◆ **Task item**
Return exactly the lines from the start of the records below through the line containing "د. وليد دراج ود. هيفاء بيطار", both ends included, and leave out the pictures.

◆ **Extracted page text data**

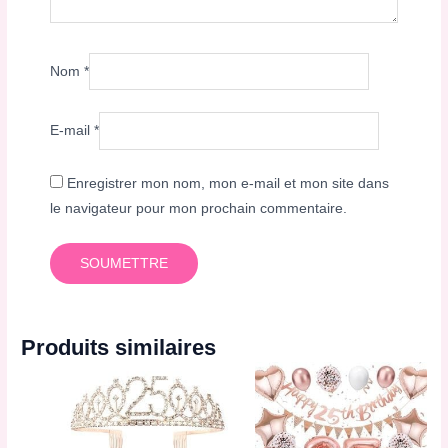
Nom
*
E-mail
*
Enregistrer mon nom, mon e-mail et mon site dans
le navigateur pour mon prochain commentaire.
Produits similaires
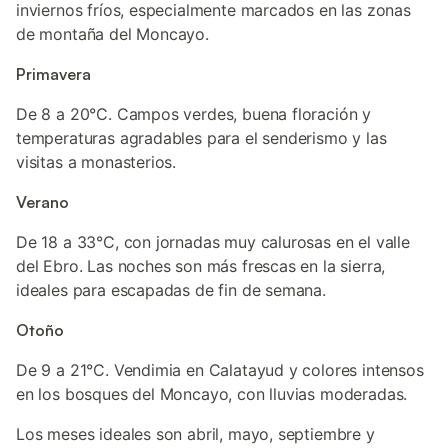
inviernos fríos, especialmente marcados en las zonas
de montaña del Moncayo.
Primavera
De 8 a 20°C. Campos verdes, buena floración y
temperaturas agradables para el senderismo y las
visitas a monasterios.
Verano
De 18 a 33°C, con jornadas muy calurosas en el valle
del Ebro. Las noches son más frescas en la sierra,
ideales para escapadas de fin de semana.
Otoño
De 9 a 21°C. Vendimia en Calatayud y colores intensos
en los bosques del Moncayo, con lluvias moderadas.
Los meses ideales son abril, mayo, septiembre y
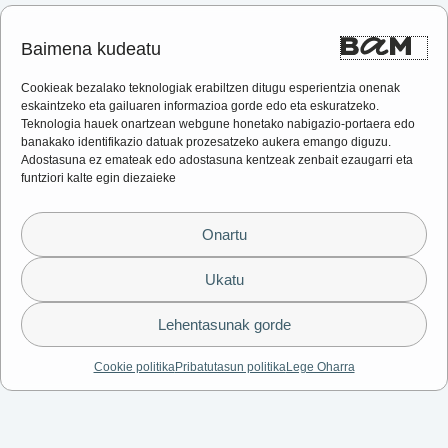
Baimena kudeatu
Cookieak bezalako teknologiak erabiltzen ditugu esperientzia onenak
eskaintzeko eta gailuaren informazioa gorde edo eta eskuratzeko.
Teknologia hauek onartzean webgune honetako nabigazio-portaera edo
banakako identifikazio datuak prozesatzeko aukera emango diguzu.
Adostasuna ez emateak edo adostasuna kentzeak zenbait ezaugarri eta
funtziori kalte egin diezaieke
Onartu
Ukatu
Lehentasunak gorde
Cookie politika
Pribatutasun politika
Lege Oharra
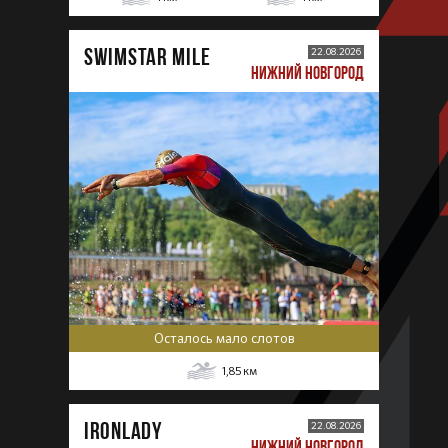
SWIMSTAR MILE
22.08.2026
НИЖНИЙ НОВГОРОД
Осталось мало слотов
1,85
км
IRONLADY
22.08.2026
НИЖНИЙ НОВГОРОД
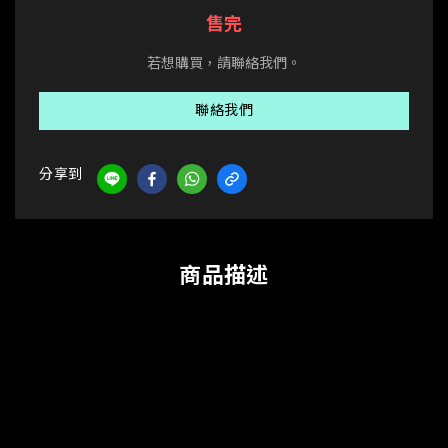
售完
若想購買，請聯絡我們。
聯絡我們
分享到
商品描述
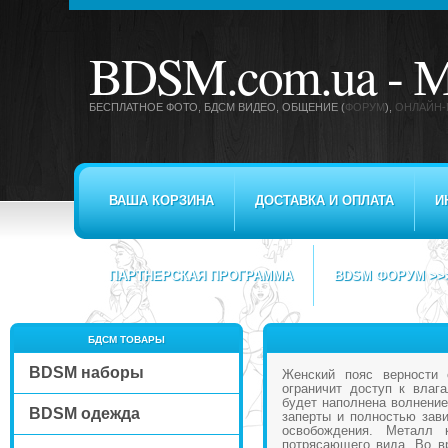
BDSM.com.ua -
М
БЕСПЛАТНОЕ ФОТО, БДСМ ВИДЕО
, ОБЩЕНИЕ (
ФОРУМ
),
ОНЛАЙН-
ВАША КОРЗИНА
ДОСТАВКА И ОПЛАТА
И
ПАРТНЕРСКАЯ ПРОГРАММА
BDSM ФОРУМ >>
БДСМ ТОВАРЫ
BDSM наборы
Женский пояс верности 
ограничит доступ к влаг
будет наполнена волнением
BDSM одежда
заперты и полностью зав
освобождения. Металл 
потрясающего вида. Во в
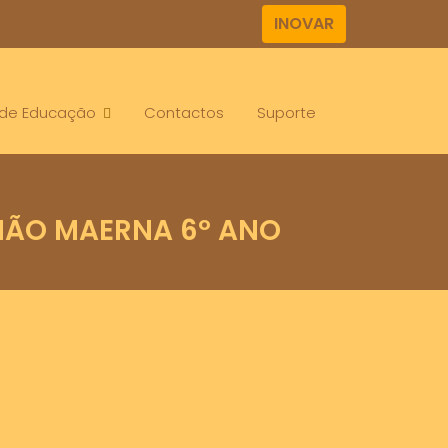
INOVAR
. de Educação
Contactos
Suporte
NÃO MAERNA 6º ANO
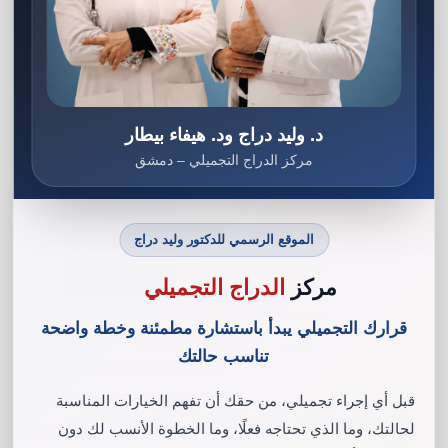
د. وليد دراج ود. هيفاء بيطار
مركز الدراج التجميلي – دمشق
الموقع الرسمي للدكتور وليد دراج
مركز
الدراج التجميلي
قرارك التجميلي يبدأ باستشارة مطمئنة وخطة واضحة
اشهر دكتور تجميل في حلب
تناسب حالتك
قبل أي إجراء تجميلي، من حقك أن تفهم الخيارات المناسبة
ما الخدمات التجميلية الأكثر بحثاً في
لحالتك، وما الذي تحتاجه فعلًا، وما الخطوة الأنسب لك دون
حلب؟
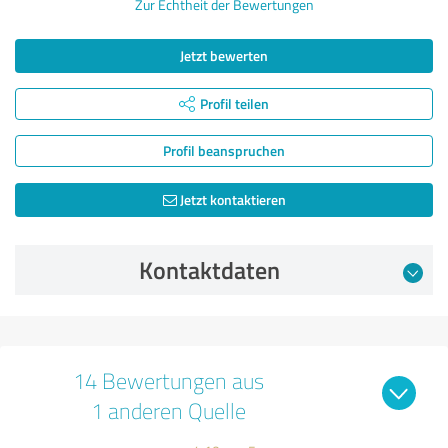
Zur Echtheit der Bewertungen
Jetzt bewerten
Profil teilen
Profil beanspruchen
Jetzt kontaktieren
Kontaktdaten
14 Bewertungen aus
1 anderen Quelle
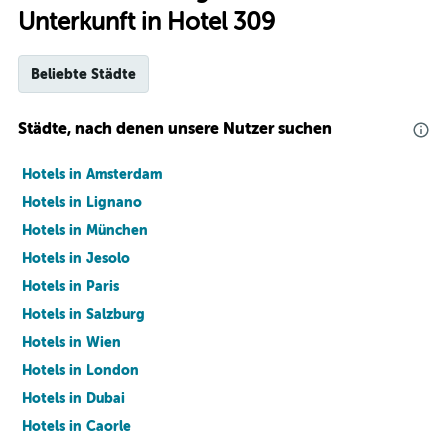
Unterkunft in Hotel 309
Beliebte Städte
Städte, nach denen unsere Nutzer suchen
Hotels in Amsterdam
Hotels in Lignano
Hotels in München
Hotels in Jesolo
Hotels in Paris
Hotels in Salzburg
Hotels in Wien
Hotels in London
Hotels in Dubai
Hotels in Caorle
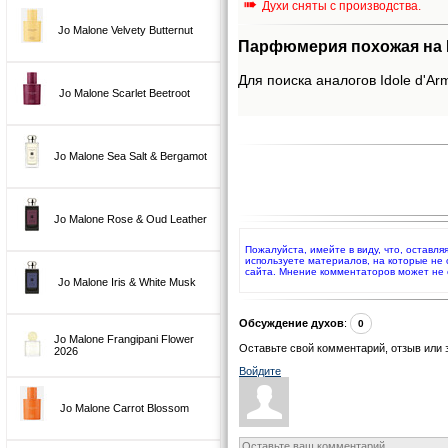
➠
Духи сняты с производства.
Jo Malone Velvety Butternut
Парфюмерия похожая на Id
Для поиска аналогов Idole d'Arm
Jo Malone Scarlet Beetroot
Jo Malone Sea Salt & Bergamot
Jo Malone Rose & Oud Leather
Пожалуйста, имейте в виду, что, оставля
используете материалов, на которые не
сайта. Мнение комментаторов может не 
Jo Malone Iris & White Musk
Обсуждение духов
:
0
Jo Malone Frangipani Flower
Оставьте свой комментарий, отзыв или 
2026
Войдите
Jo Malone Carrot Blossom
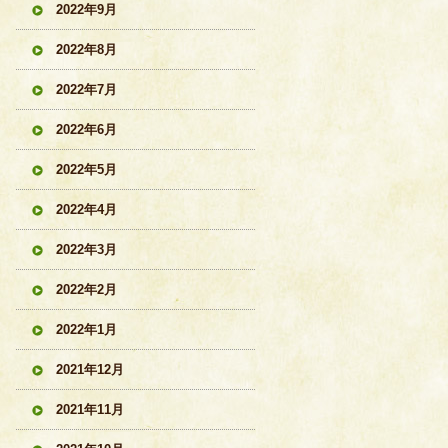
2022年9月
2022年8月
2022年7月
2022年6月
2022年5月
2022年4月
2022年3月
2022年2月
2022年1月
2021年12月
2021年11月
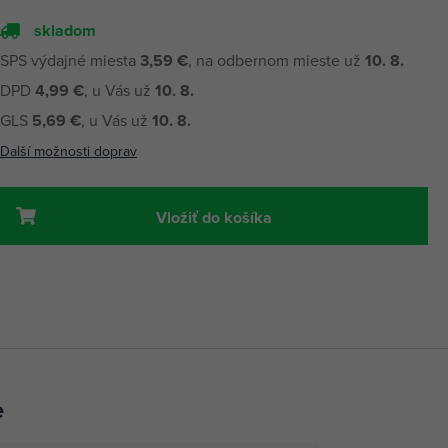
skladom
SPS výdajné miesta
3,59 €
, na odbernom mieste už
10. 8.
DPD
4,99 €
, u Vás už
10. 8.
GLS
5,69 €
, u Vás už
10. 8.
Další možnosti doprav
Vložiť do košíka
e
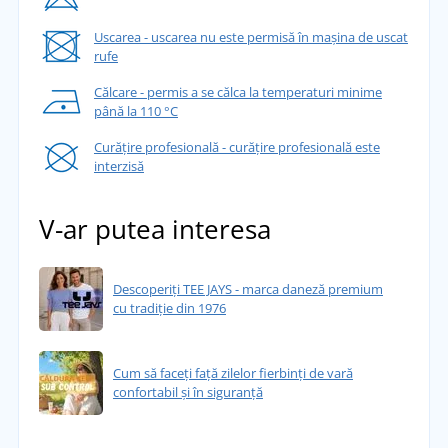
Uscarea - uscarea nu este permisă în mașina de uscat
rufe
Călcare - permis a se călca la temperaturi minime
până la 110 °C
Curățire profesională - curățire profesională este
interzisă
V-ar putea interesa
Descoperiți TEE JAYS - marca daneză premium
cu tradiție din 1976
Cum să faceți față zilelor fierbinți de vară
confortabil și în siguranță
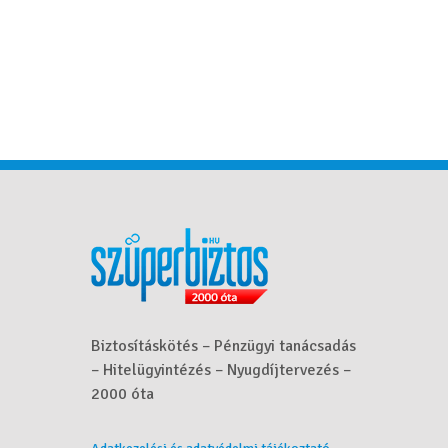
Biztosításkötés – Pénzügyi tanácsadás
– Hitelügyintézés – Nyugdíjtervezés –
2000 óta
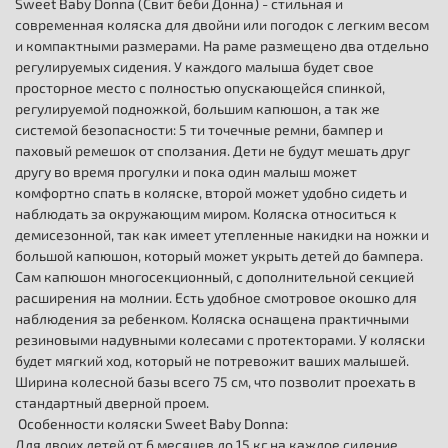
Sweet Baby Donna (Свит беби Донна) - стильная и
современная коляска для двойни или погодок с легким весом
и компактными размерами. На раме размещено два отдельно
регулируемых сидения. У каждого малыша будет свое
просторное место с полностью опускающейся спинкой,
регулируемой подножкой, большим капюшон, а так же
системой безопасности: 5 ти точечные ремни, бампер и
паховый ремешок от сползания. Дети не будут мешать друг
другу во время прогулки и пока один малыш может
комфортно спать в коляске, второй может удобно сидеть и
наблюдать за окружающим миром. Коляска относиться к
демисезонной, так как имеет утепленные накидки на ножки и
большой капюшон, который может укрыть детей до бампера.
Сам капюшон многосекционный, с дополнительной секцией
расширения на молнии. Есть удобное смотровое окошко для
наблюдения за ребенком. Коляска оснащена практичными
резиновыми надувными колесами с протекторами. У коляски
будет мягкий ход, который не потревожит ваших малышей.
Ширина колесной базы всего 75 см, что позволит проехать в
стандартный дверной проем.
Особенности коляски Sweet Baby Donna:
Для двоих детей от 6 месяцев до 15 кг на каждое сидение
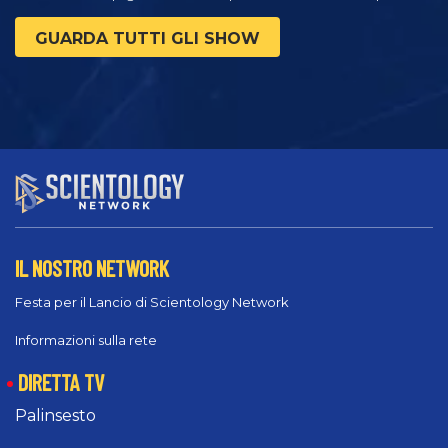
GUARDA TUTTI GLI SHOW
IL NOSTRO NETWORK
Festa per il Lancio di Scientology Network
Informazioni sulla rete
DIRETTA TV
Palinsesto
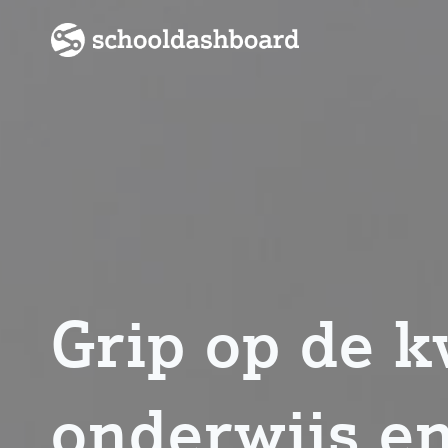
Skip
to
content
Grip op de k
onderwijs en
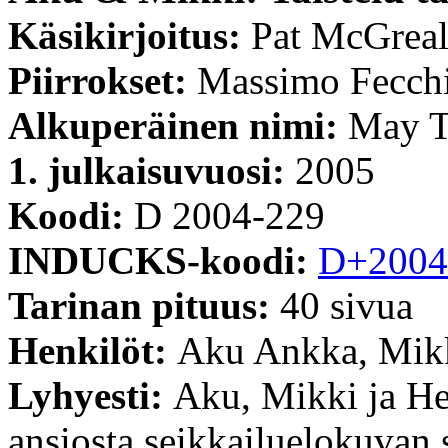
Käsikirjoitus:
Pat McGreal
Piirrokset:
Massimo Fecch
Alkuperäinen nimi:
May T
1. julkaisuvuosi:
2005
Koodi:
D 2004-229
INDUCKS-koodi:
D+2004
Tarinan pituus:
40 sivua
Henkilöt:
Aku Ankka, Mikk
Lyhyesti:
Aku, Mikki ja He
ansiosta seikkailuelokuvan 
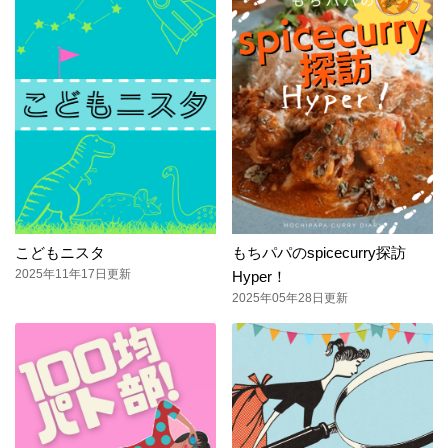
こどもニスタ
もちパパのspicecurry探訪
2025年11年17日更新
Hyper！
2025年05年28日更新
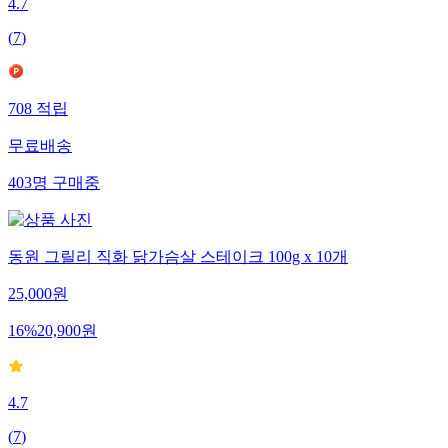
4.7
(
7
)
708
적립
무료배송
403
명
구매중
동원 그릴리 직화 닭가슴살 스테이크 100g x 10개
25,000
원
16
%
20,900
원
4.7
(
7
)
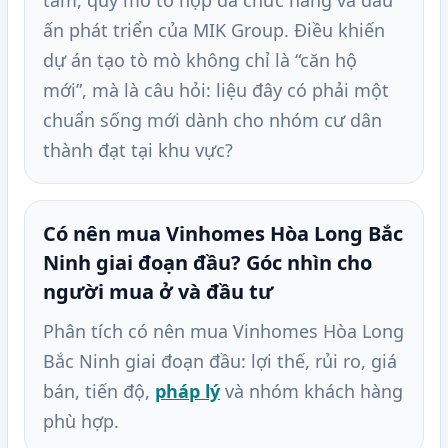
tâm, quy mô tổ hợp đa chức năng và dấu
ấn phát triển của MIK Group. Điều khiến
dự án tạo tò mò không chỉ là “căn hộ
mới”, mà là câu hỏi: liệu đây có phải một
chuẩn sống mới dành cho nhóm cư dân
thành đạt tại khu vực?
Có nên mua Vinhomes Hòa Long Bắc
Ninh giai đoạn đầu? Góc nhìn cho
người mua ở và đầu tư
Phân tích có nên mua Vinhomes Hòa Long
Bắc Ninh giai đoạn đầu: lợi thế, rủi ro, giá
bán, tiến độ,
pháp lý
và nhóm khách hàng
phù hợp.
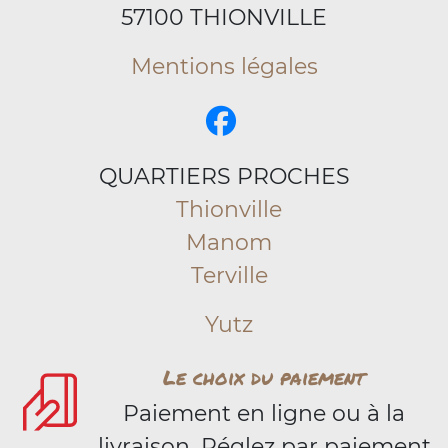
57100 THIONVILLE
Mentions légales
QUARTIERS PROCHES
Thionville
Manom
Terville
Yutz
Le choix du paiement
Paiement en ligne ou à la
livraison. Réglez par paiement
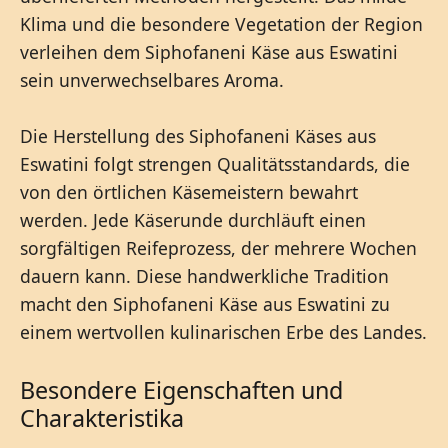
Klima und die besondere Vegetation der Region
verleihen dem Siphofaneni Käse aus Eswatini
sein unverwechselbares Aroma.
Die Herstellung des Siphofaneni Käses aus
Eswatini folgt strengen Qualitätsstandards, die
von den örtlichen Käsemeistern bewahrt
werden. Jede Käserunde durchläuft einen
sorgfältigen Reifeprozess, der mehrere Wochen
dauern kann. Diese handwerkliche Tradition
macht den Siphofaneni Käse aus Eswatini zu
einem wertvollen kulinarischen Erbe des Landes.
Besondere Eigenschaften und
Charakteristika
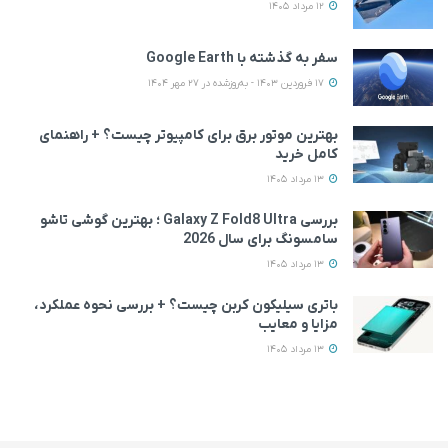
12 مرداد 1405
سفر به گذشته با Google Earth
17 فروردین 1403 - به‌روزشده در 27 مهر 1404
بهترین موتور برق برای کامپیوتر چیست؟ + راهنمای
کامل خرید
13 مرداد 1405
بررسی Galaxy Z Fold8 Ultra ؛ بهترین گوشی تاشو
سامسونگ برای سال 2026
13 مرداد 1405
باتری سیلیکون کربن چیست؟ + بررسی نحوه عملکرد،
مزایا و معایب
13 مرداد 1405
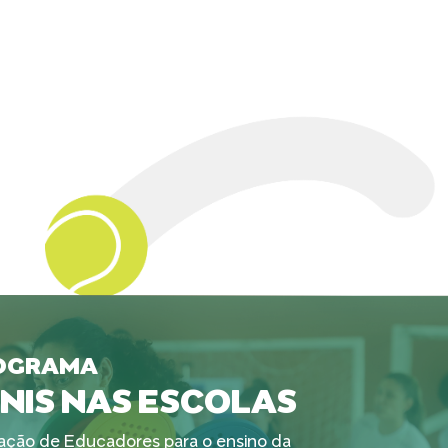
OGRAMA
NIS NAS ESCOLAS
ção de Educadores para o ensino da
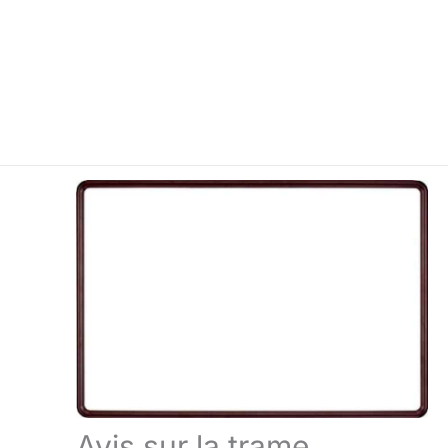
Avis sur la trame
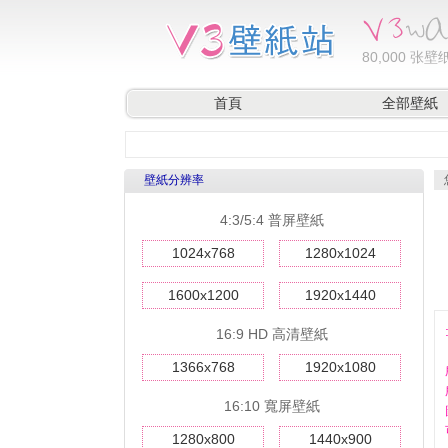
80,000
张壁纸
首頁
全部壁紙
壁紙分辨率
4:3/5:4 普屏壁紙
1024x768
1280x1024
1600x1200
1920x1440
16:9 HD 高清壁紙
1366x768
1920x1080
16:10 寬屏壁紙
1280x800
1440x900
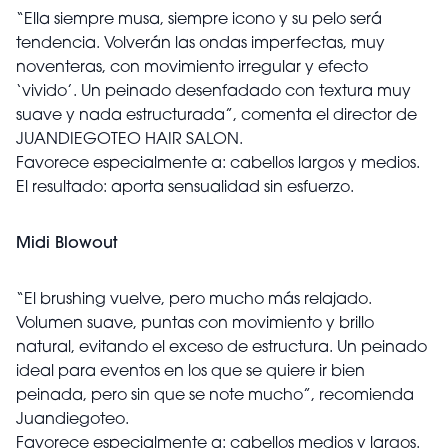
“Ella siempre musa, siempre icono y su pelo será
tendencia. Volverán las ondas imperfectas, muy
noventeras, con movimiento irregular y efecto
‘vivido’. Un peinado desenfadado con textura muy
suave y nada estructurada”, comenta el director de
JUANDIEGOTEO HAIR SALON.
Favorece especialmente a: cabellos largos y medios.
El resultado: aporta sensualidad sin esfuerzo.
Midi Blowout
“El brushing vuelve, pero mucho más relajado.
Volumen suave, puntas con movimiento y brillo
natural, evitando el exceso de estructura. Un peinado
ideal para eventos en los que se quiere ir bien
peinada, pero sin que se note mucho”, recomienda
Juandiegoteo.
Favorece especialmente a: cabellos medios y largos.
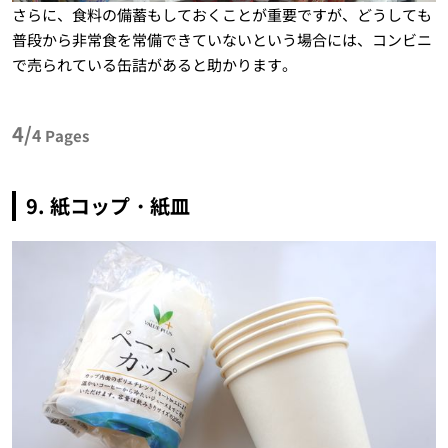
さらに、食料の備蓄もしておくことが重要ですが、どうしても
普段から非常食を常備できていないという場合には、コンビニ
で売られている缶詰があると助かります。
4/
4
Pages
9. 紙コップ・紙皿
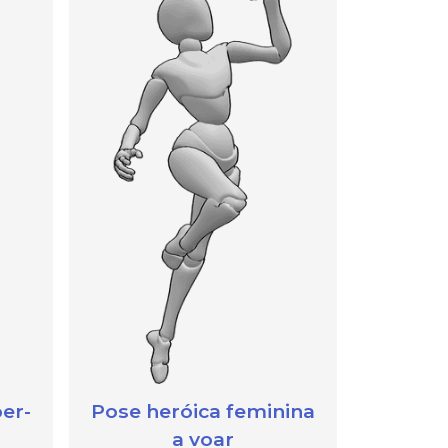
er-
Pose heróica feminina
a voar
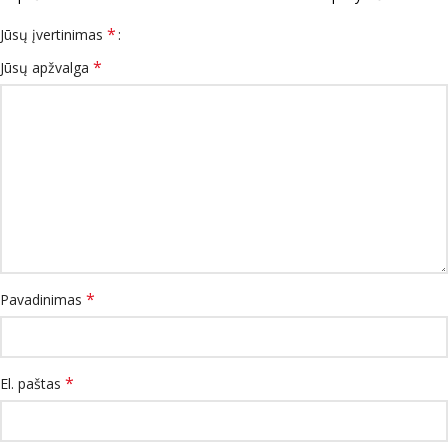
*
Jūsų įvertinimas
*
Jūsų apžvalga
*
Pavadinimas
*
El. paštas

◆ **Task output**
Nom
*
E-mail
*
Enregistrer mon nom, mon e-mail et mon site dans
le navigateur pour mon prochain commentaire.
Produits similaires
inviernos fríos, especialmente marcados en las zonas
de montaña del Moncayo.
Primavera
De 8 a 20°C. Campos verdes, buena floración y
temperaturas agradables para el senderismo y las
visitas a monasterios.
Verano
De 18 a 33°C, con jornadas muy calurosas en el valle
del Ebro. Las noches son más frescas en la sierra,
ideales para escapadas de fin de semana.
Otoño
De 9 a 21°C. Vendimia en Calatayud y colores intensos
en los bosques del Moncayo, con lluvias moderadas.
Los meses ideales son abril, mayo, septiembre y
Baimena kudeatu
Cookieak bezalako teknologiak erabiltzen ditugu esperientzia onenak
eskaintzeko eta gailuaren informazioa gorde edo eta eskuratzeko.
Teknologia hauek onartzean webgune honetako nabigazio-portaera edo
banakako identifikazio datuak prozesatzeko aukera emango diguzu.
Adostasuna ez emateak edo adostasuna kentzeak zenbait ezaugarri eta
funtziori kalte egin diezaieke
Onartu
Ukatu
Lehentasunak gorde
Cookie politika
Pribatutasun politika
Lege Oharra
SWIMSTAR MILE
22.08.2026
НИЖНИЙ НОВГОРОД
Осталось мало слотов
1,85
км
IRONLADY
22.08.2026
НИЖНИЙ НОВГОРОД
售完
若想購買，請聯絡我們。
聯絡我們
分享到
商品描述
BDSM.com.ua -
М
БЕСПЛАТНОЕ ФОТО, БДСМ ВИДЕО
, ОБЩЕНИЕ (
ФОРУМ
),
ОНЛАЙН-
ВАША КОРЗИНА
ДОСТАВКА И ОПЛАТА
И
ПАРТНЕРСКАЯ ПРОГРАММА
BDSM ФОРУМ >>
БДСМ ТОВАРЫ
BDSM наборы
Женский пояс верности 
ограничит доступ к влаг
будет наполнена волнением
BDSM одежда
заперты и полностью зав
освобождения. Металл 
потрясающего вида. Во в
INOVAR
. de Educação
Contactos
Suporte
NÃO MAERNA 6º ANO
د. وليد دراج ود. هيفاء بيطار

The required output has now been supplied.